Подьячий, сунув чернильницу за пазуху, метнулся к двери, получив на прощанье чувствительный пинок в зад. Дверь с грохотом распахнулась, и вьюга, повизгивая, ворвалась внутрь, но кто-то захлопнул дверь.
Лился мёд, гудели голоса, будто ничего не случилось.
Илья унёс хозяина на его половину и освобождённо, словно десятипудовый груз сбросил, вздохнул:
– Со мной пойдёшь аль тут останешься?
Он что-то понял сейчас, – что – ещё не мог выразить словами, но это угадывалось в Фетинье и в том кулачке, который дважды возникал перед его лицом. Раньше, когда этого не чувствовалось, Илья спокойно переносил издёвки и окрики Клопа.
– Семён Авдеича откачать надо, – уклончиво сказала Фетинья.
– Убить его, что ли? – проговорил Илья и, ничего более не добавив, неслышно вышел.
Фетинья проводила его задумчивым взглядом, но, против ожиданий, к хозяину не подошла. Села и, подперев рукою щеку, стала ждать, когда он очнётся. А может, мысли слушала или по горошине перебирала своё прошлое. Должно быть, невесёлые наплывали мысли. Тонкие брови сошлись в одну нитку, прямые, разлётистые. Румяные, жадные до любви губы были закушены.
Семён Авдеич зашевелился, открыл один глаз. Другой сплошь затянуло.
– Жив, – прошептал расслабленно и приподнялся. Увидев, что нет Ильи, проговорил громче: – Вот злыдень-то! Ну, сойдёмся...
– Не шурши, – устало прервала пустые угрозы Фетинья. – А то воротится. Убить грозился.

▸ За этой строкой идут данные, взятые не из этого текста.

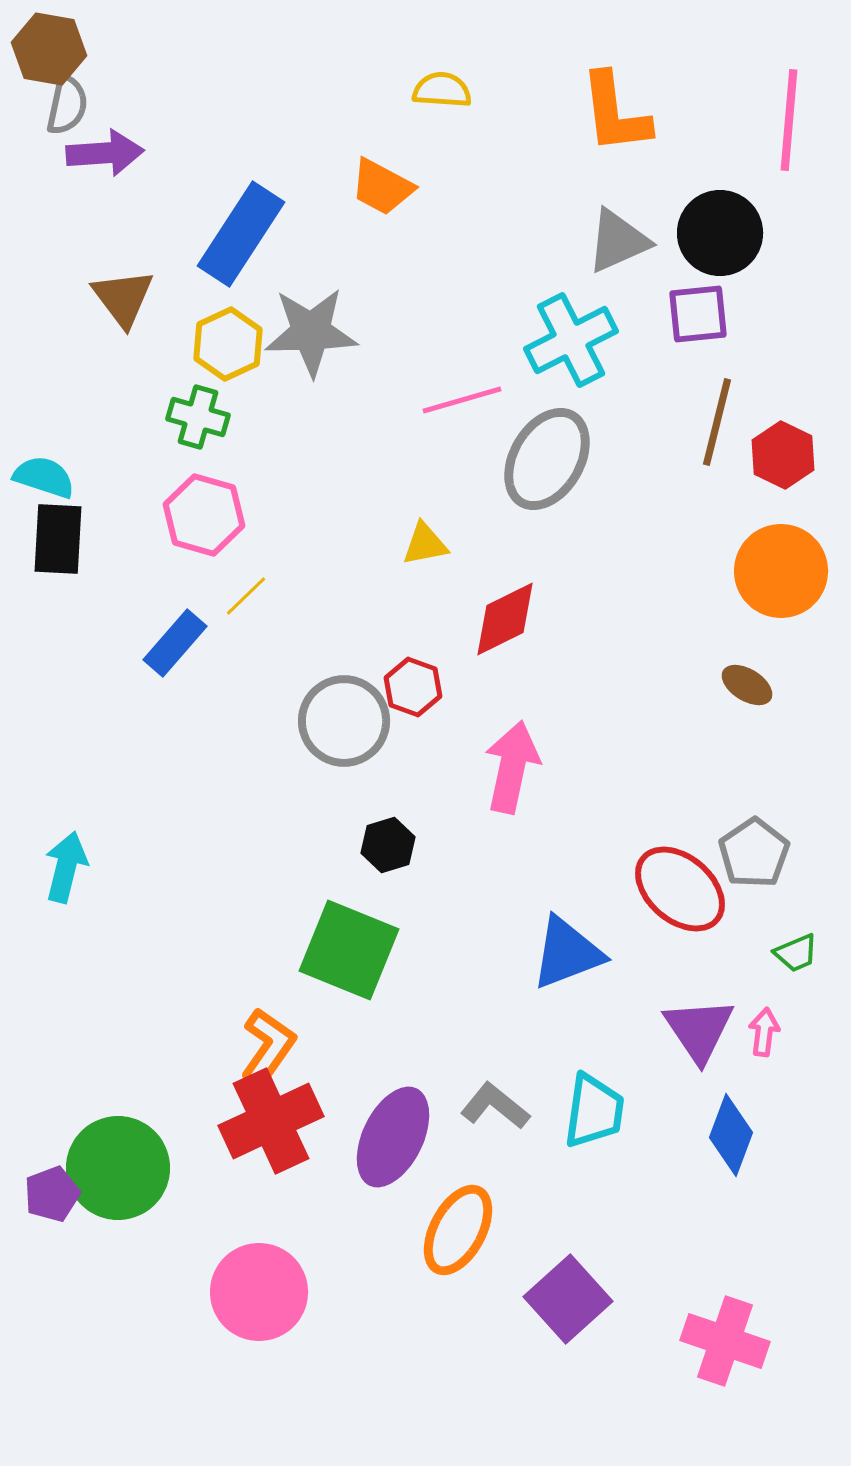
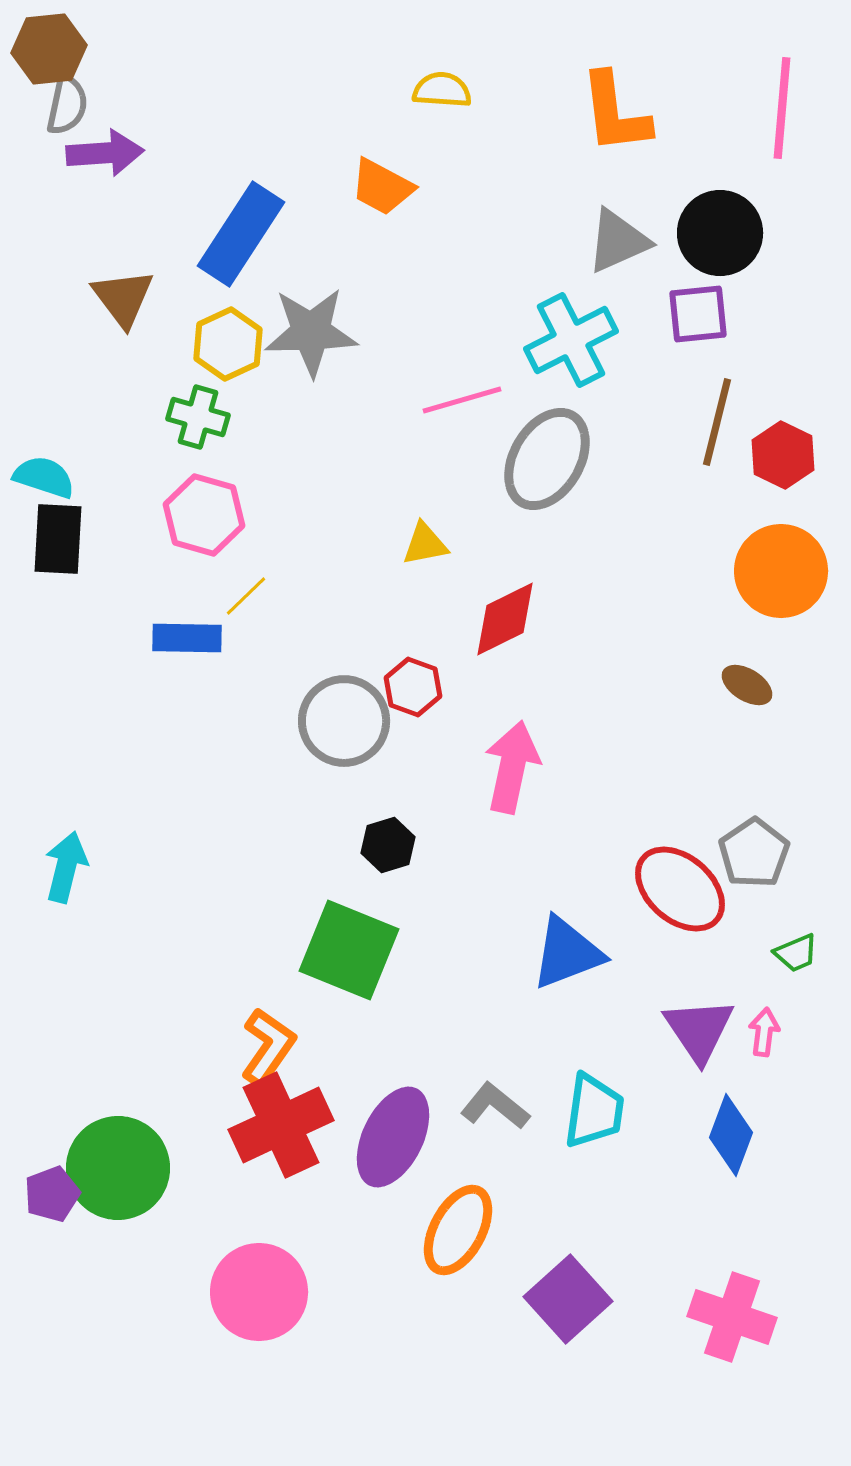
brown hexagon at (49, 49): rotated 16 degrees counterclockwise
pink line at (789, 120): moved 7 px left, 12 px up
blue rectangle at (175, 643): moved 12 px right, 5 px up; rotated 50 degrees clockwise
red cross at (271, 1121): moved 10 px right, 4 px down
pink cross at (725, 1341): moved 7 px right, 24 px up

– Ой! – Семён Авдеич резко вскочил, накинул на двери запор, припёр для верности стежком. Решив, что и этого мало, с неожиданной для него силой придвинул к порогу стол, поставив на него пустую кадь из-под рассола.
– Загородился? – с жалостью покачала головой Фетинья. На брови упали две сбившихся прядки. «Вот же, – подумала, – пустой, никчёмный червяк, а тоже помирать боится. Я бы дак померла без боязни...»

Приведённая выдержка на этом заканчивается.